Louisiana Faces Down Ransomware Attack On State Agencies
Several services were shut down on Monday, but the governor says that it was a pre-emptive measure and that the ransomware did not infect all government servers.
- By Haley Samsel
- Nov 19, 2019
Several Louisiana state agencies were taken offline after an attempted ransomware attack on Monday, leading Gov. John Bel Edwards (D) to activate the state’s cybersecurity team to respond to the attack.
In a statement, Edwards said that the Louisiana Office of Technology Services identified a cybersecurity threat on Monday morning that “affected some, but not all state servers.”

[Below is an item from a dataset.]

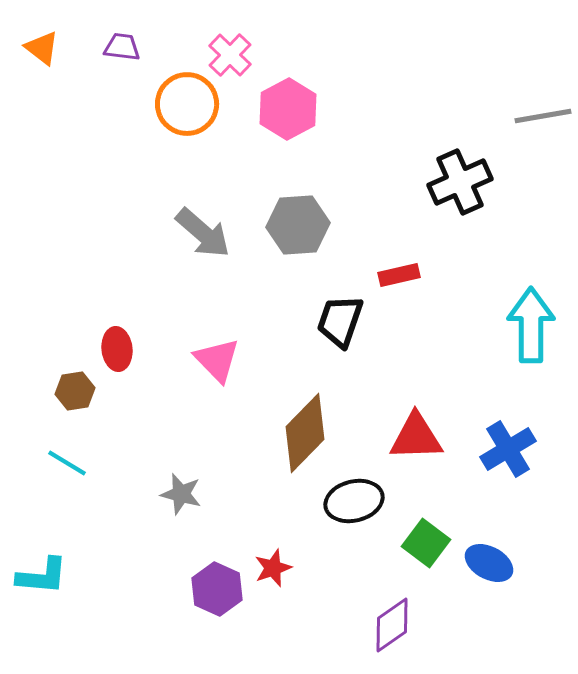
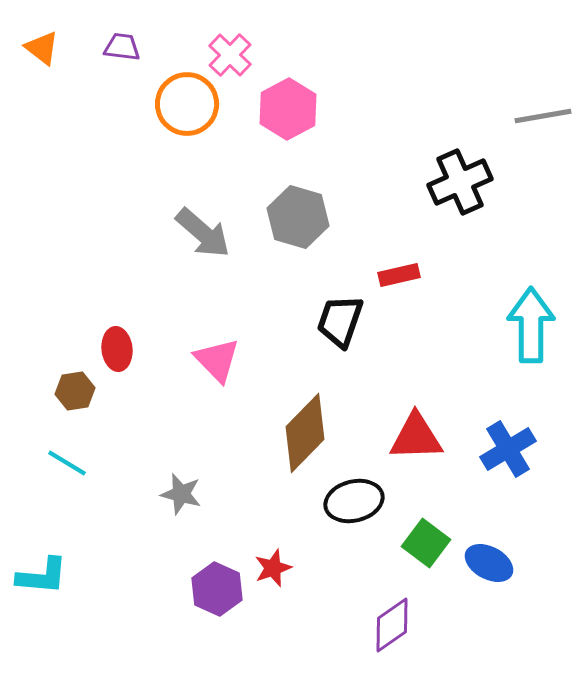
gray hexagon: moved 8 px up; rotated 20 degrees clockwise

“OTS immediately initiated its security protocols and, out of an abundance of caution, took state servers down, which impacted many state agencies’ e-mail, websites and other online applications,” Edwards said in a tweet.
Some of those services included state-run hotlines, including the child abuse and neglect reporting hotline run by the Louisiana Department of Children and Family Services. The hotline is now back up and running, according to a tweet by the department on Monday.

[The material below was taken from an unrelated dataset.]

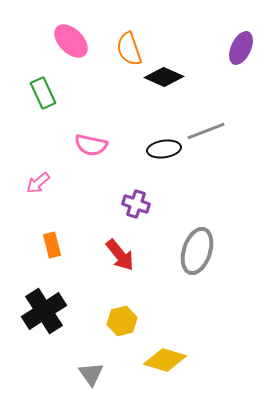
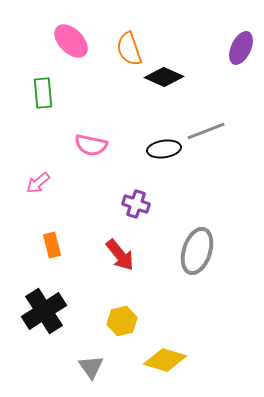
green rectangle: rotated 20 degrees clockwise
gray triangle: moved 7 px up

In his tweets, Edwards emphasized that the service outages on Monday morning were part of the state’s “aggressive response” to prevent additional hacking of state servers, not because the ransomware had infected all servers. Some services were restored as of Monday afternoon, but full restoration may take “several days,” he said.

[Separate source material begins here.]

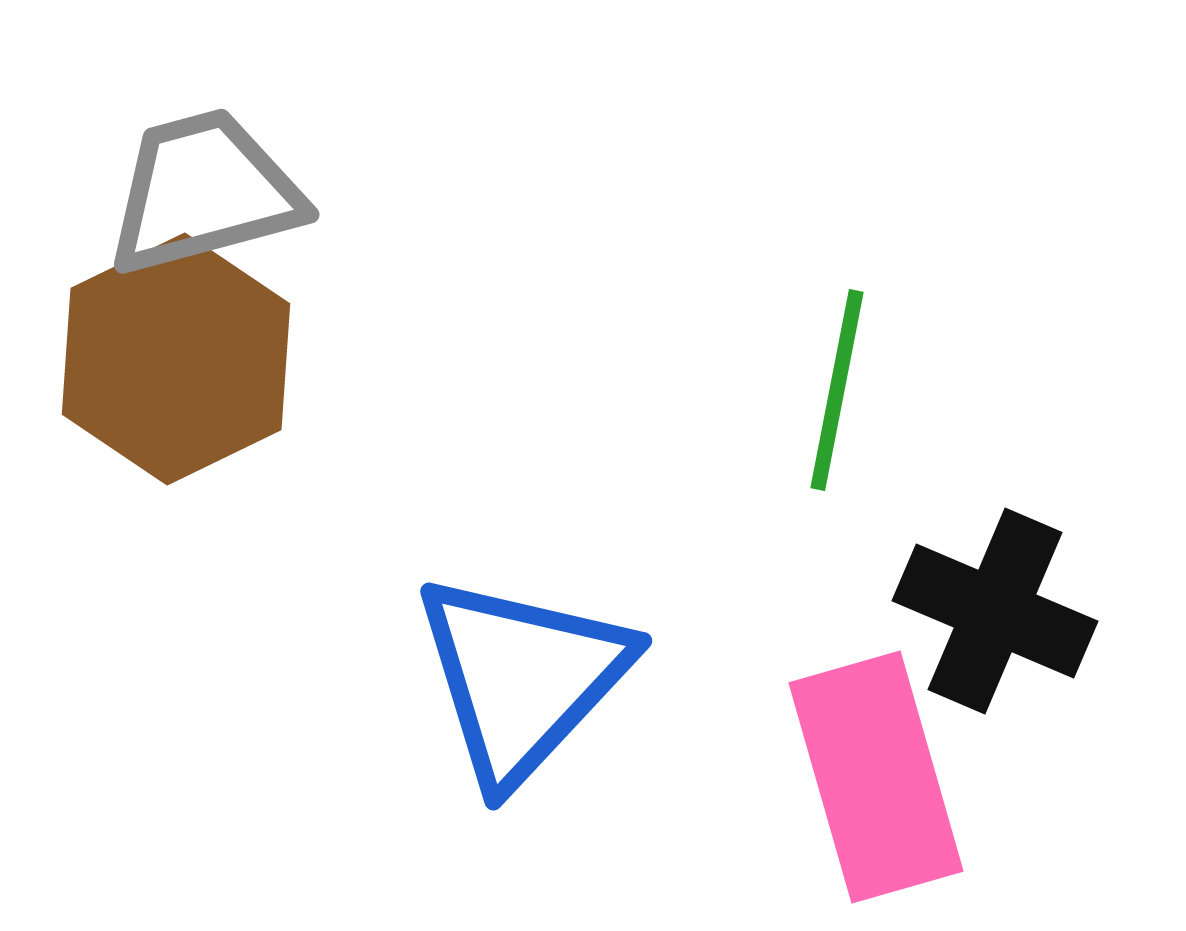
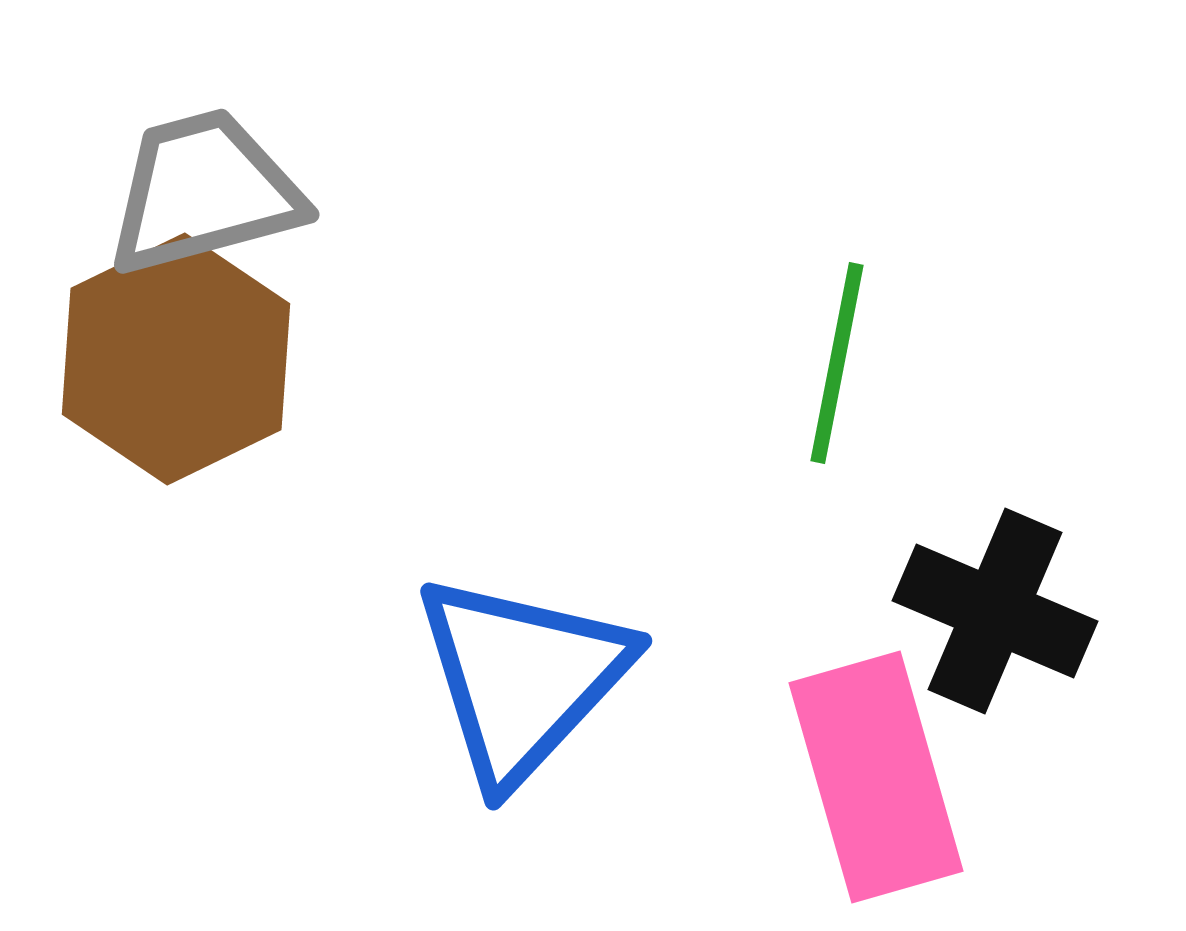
green line: moved 27 px up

The technology office confirmed that the ransomware attack is similar to the ransomware used to hack “local school districts and government entities across the country this summer,” according to Edwards. Reuters identified the particular ransomware as Ryuk, which was first named by cybersecurity firms in August 2018.
Edwards added that the state does not anticipate any data loss as a result of the attack, and the state government did not pay a ransom to resolve the issue.
Louisiana has already faced a major ransomware attack this year. Three school districts faced down a ransomware attack that affected their servers in July, leading Edwards to declare a state-wide emergency to send resources and cybersecurity help to the districts.
This is the second major ransomware attack Louisiana has been through this year, following one in July that impacted three school districts. Edwards declared a state-wide emergency in response to these attacks, which allowed for state resources and cybersecurity assistance to be given to the districts.